Изменить размер шрифта - +
Кто выйдет в этом споре победителем, гадать не приходилось: как бы ни был Джо Бойд привязан к родному штату матери и его самого, он не мог привести достаточно доводов в его пользу.

— Какие выдающиеся люди происходят из Кентукки?

— Дэниел Бун.

— Еще кто?

Джо Бойд не вспомнил Авраама Линкольна, но если бы назвал, у Пирса нашлось бы, чем ему ответить.

— Хорошо, назови кого-нибудь из Нью-Йорка.

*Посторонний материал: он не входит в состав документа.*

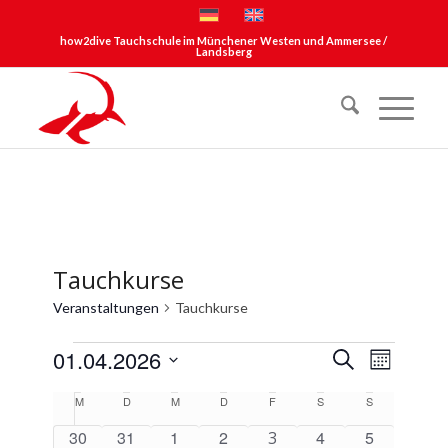
how2dive Tauchschule im Münchener Westen und Ammersee /
Landsberg
Tauchkurse
Veranstaltungen
Tauchkurse
Veranstaltungen
Veransta
Verans
01.04.2026
Suche
Monat
Ansich
Suche
Datum
Naviga
Kalender
M
Montag
D
Dienstag
M
Mittwoch
D
Donnerstag
F
Freitag
S
Samstag
S
Sonntag
und
wählen.
von
0
0
0
0
0
0
30
31
1
2
1
4
5
3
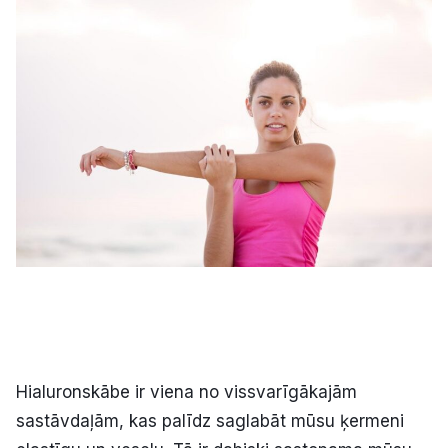
Kultūra
Bizness
Video
Vieta
Sludinājumi
Pasākumi
Hialuronskābe ir viena no vissvarīgākajām
sastāvdaļām, kas palīdz saglabāt mūsu ķermeni
Reklāma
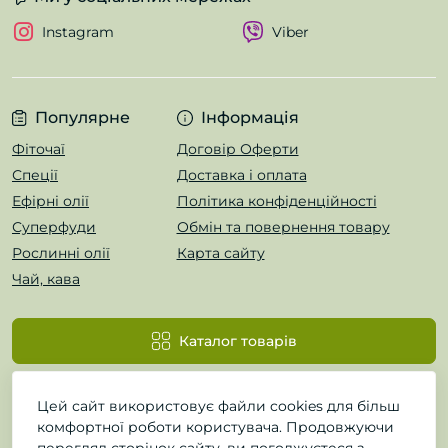
Instagram
Viber
Популярне
Інформація
Фіточаї
Договір Оферти
Спеції
Доставка і оплата
Ефірні олії
Політика конфіденційності
Суперфуди
Обмін та повернення товару
Рослинні олії
Карта сайту
Чай, кава
Каталог товарів
Цей сайт використовує файли cookies для більш
комфортної роботи користувача. Продовжуючи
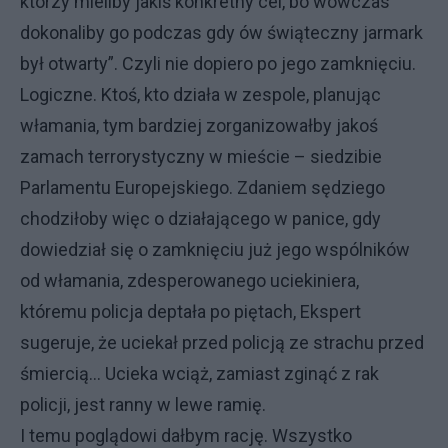
którzy mieliby jakiś konkretny cel, bo wówczas
dokonaliby go podczas gdy ów świąteczny jarmark
był otwarty”. Czyli nie dopiero po jego zamknięciu.
Logiczne. Ktoś, kto działa w zespole, planując
włamania, tym bardziej zorganizowałby jakoś
zamach terrorystyczny w mieście – siedzibie
Parlamentu Europejskiego. Zdaniem sędziego
chodziłoby więc o działającego w panice, gdy
dowiedział się o zamknięciu już jego wspólników
od włamania, zdesperowanego uciekiniera,
któremu policja deptała po piętach, Ekspert
sugeruje, że uciekał przed policją ze strachu przed
śmiercią… Ucieka wciąż, zamiast zginąć z rak
policji, jest ranny w lewe ramię.
I temu poglądowi dałbym rację. Wszystko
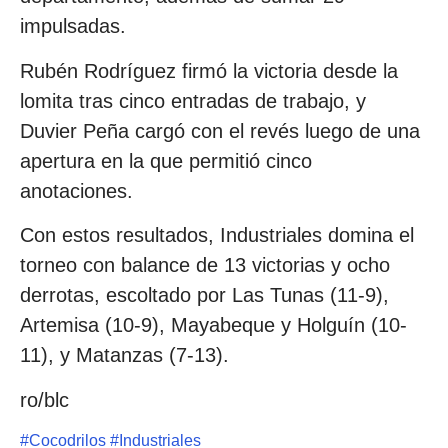
impulsadas.
Rubén Rodríguez firmó la victoria desde la
lomita tras cinco entradas de trabajo, y
Duvier Peña cargó con el revés luego de una
apertura en la que permitió cinco
anotaciones.
Con estos resultados, Industriales domina el
torneo con balance de 13 victorias y ocho
derrotas, escoltado por Las Tunas (11-9),
Artemisa (10-9), Mayabeque y Holguín (10-
11), y Matanzas (7-13).
ro/blc
#
Cocodrilos
#
Industriales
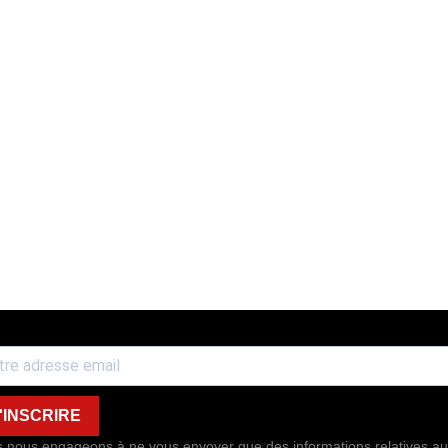
'INSCRIRE
 nous engageons à ne vous envoyer que des informations relatives au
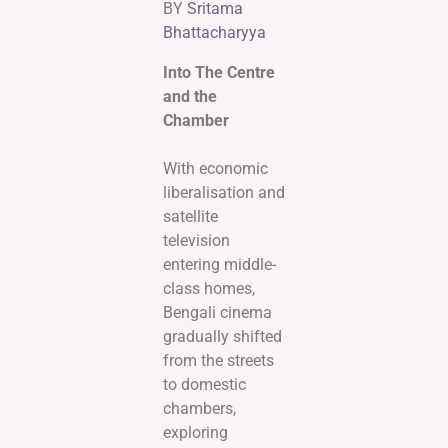
BY
Sritama
Bhattacharyya
Into The Centre
and the
Chamber
With economic
liberalisation and
satellite
television
entering middle-
class homes,
Bengali cinema
gradually shifted
from the streets
to domestic
chambers,
exploring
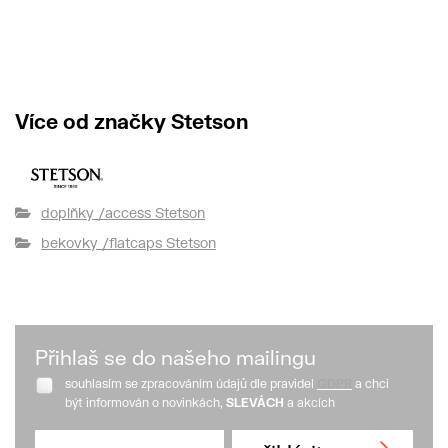
Více od značky Stetson
doplňky /access Stetson
bekovky /flatcaps Stetson
Přihlaš se do našeho mailingu
souhlasím se zpracováním údajů dle pravidel
GDPR
a chci
být informován o novinkách,
SLEVÁCH
a akcích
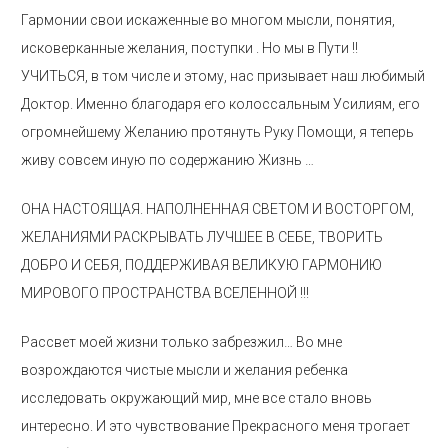
Гармонии свои искаженные во многом мысли, понятия,
исковерканные желания, поступки . Но мы в Пути !!
УЧИТЬСЯ, в том числе и этому, нас призывает наш любимый
Доктор. Именно благодаря его колоссальным Усилиям, его
огромнейшему Желанию протянуть Руку Помощи, я теперь
живу совсем иную по содержанию Жизнь …
ОНА НАСТОЯЩАЯ. НАПОЛНЕННАЯ СВЕТОМ И ВОСТОРГОМ,
ЖЕЛАНИЯМИ РАСКРЫВАТЬ ЛУЧШЕЕ В СЕБЕ, ТВОРИТЬ
ДОБРО И СЕБЯ, ПОДДЕРЖИВАЯ ВЕЛИКУЮ ГАРМОНИЮ
МИРОВОГО ПРОСТРАНСТВА ВСЕЛЕННОЙ !!!
Рассвет моей жизни только забрезжил… Во мне
возрождаются чистые мысли и желания ребенка
исследовать окружающий мир, мне все стало вновь
интересно. И это чувствование Прекрасного меня трогает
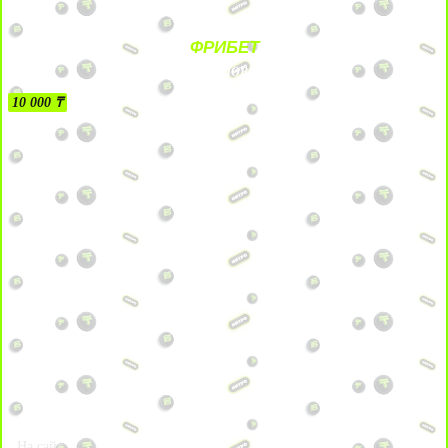
ФРИБЕТ
БЕЗ УСЛОВИЙ
10 000 ₸
На сайт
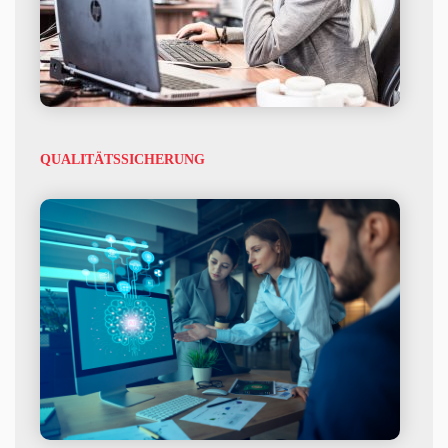
QUALITÄTSSICHERUNG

— Петер Минуит. У него была деревянная нога. Петер Стюйвесант. Александр Гамильтон. Джо Димаджио. Томас Э. Дьюи.

— Кто?

В конце концов Джо Бойд выбрал другой метод разобраться, кто прав. Это не был такой уж нечестный бой, как посчитала, например, Хильди, указавшая, что Джо Бойд на два года старше: Пирс к тому времени уже пустился в рост, как сорняк, как обезьяна (такое сравнение придет ему в голову позже), ему предстояло достичь шести футов при плотном сложении, Джо Бойд же пошел в мать, легкую и хрупкую. Джо Бойд все еще побеждал умением, он не так боялся получать и давать тумаки, как его двоюродный брат, и сильнее стремился к окончательной победе. Прижатый лицом к полу, дыша пахучей пылью, Пирс был вынужден признать, что Кентукки, штат, где он жил сейчас, лучше, чем Нью-Йорк, штат, где он жил прежде с отцом и матерью, но потом оттуда уехал.

— Что, еще хочешь? Два боя из трех.

— Нет.

— Скажи «дядя».

— Что?

— Скажи «дядя».

Пирс, которому никогда еще не приходилось таким образом просить пощады, вложил в это слово свой смысл.

— Дядя, — сказал он.

 

Позволив Пирсу подняться, Джо Бойд обнял его за плечо и долго так сидел, а Пирс не решался стряхнуть его руку; потом заседание клуба закрылось, и после ужина Джо Бойд повел Пирса к себе в комнату показать свои сокровища.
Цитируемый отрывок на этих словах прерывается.